Der vorliegende Rechtsstreit war im Zeitpunkt des Inkrafttretens des SGG - 1. Januar 1954 - im Beschlußverfahren nach § 405 Abs. 2 RVO beim VA anhängig gewesen. Er ist in diesem Zeitpunkt - als Klage (BSG 3, 30, 34) - auf das SG übergegangen, und zwar als Kläger mit dem Beteiligten, der die Entscheidung nach § 405 Abs. 2 RVO beantragt hatte (BSG 3, 30, Leitsatz Nr. 1). Diesen Antrag hatte die klagende AOK gestellt. Zu Recht haben die Vorinstanzen sie daher als Klägerin angesehen.
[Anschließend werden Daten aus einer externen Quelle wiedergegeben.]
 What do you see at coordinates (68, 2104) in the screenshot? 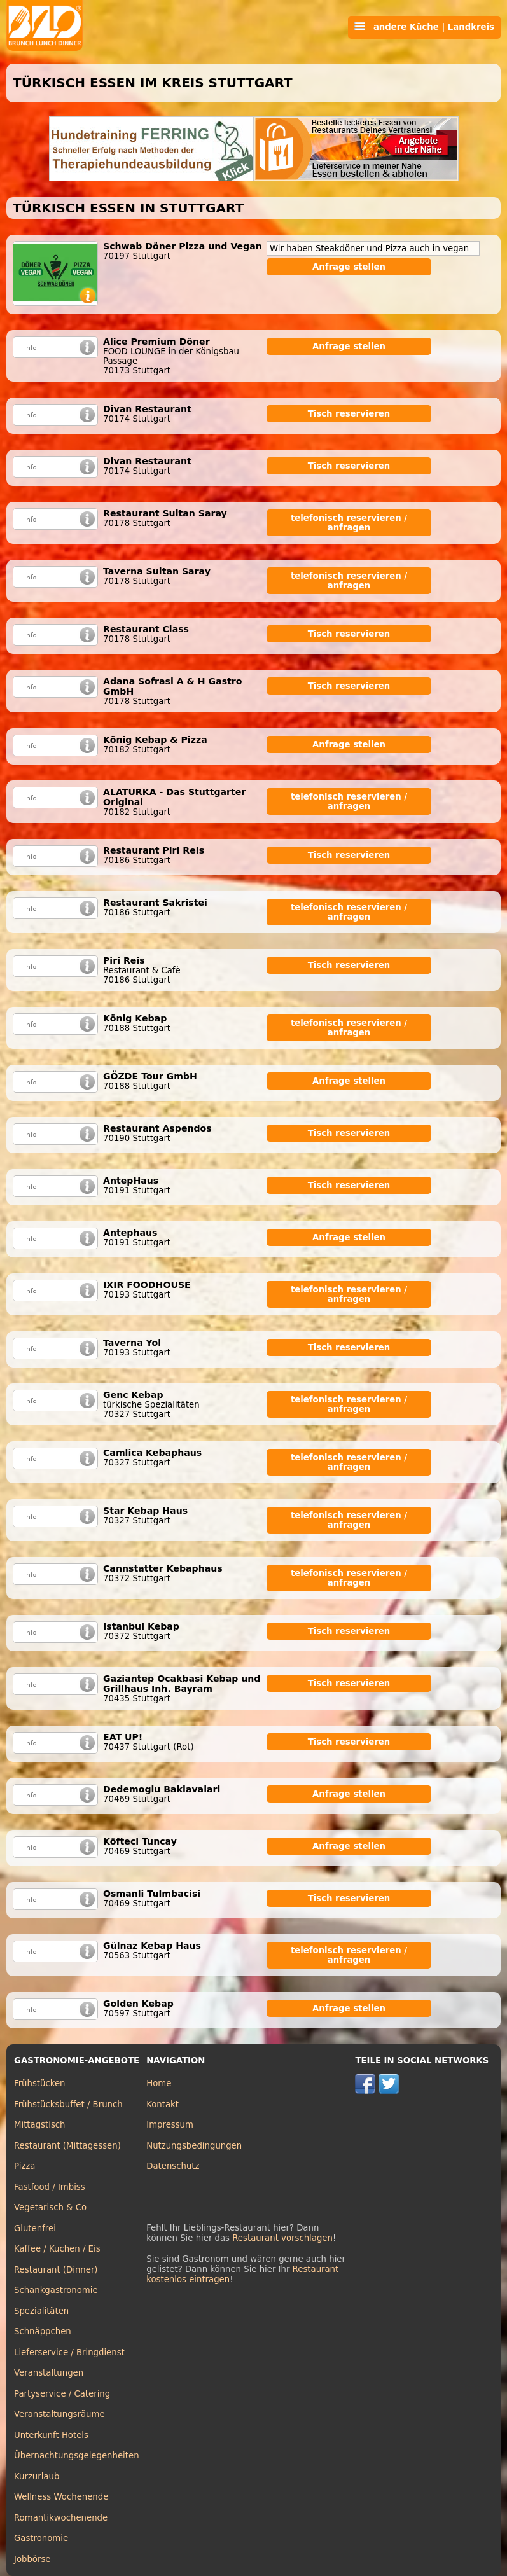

Ihre Feststellungsklage ist nach § 55 Abs. 1 Nr. 1 SGG zulässig. Da es sich nur um die Fortführung eines im Zeitpunkt seiner Einleitung zulässigerweise auf Feststellung gerichteten Verfahrens handelt, bedarf es nicht des sonst für eine Feststellungsklage nach § 55 Abs. 1 SGG erforderlichen berechtigten Interesses an der baldigen Feststellung (BSG 3, 35; bestätigt durch Urteil des erkennenden Senats vom 13. Februar 1962 - 3 RK 13/58 -).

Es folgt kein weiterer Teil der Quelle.